The half-cut unit 35 is composed of a receiving base 38 disposed in accordance with the fixed blade 40, a half-cutter 34 disposed on the side of the movable blade 41, in opposition to the receiving base 38, a first guide part 36 disposed in accordance with the fixed blade 40 between the fixed blade 40 and the receiving base 38, and a second guide part 37 disposed in accordance with the movable blade 41, in opposition to the first guide part 36 (refer also to FIG. 11 to be described later).

The first guide part 36 and the second guide part 37 are configured into a single unit and mounted on a side plate 44 (refer to FIG. 4) together with the fixed blade 40 by a guide fixing part 36A provided at the position corresponding to a fixing hole 40A (refer to FIG. 11 to be described later) of the fixed blade 40.

The receiving base 38 is bent such that the end portion facing the tag label tape 109 with print to be carried out from the tape carry-out part 30 is parallel to the tape, forming a receiving surface 38B. Here, as described above, the tag label tape 109 with print has a five-layer structure in which the cover film 103 and the base tape 101 having a seven-layer structure composed of the adhesive layer 101a, the base layer 101b, the adhesive layer 10c, and the separation sheet 101d are bonded to each other (refer also to FIG. 19 to be described later). Then, by pressing the half-cutter 34 against the receiving surface 38B, the tag label tape 109 with print situated between the half-cutter 34 and the receiving surface 38B is cut in such a manner that the cover film 103, the adhesive layer 101a, the base layer 101b, and the adhesive layer 101c are cut, however, only the separation sheet 101d remains in a state of being left uncut. The receiving surface 38B has also a role to guide the tag label tape 109 with print to the label carry-out exit 11 together with the first guide parts 55 and 56.

FIG. 9 and FIG. 10 are perspective views showing an outside appearance of the cutting mechanism 15, in which the half-cutter 34 has been removed from the internal unit 20.

In FIG. 9 and FIG. 10, the cutting mechanism 15 is so designed that, when the cutter helical gear 42 rotates due to the cutter motor 43 (refer to FIG. 3), the movable blade 41 swings with the axial hole 48 as a fulcrum due to the boss 50 and the elongated hole 49, and the tag label tape 109 with print is cut.

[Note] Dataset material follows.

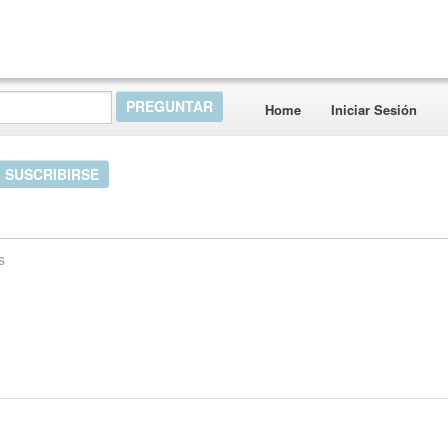
Home
Iniciar Sesión
SUSCRIBIRSE
s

In other words, first, when the boss 50 of the cutter helical gear 42 is situated inward (on the left side, in FIG. 9), the movable blade 41 is situated apart from the fixed blade 40 (hereinafter, this state is assumed to be an initial state; refer to FIG. 9). Then, in the initial state, when the cutter motor 43 is driven and the cutter helical gear 42 rotates counterclockwise (in the direction of the arrow 70), the boss 50 moves outwardly and at the same time, the movable blade 41 rotates counterclockwise (in the direction of arrow 73) about the axial hole 48 and cuts the tag label tape 109 with print together with the fixed blade 40 fixed to the internal unit 20 (hereinafter, this state is assumed to be a cut state; refer to FIG. 10).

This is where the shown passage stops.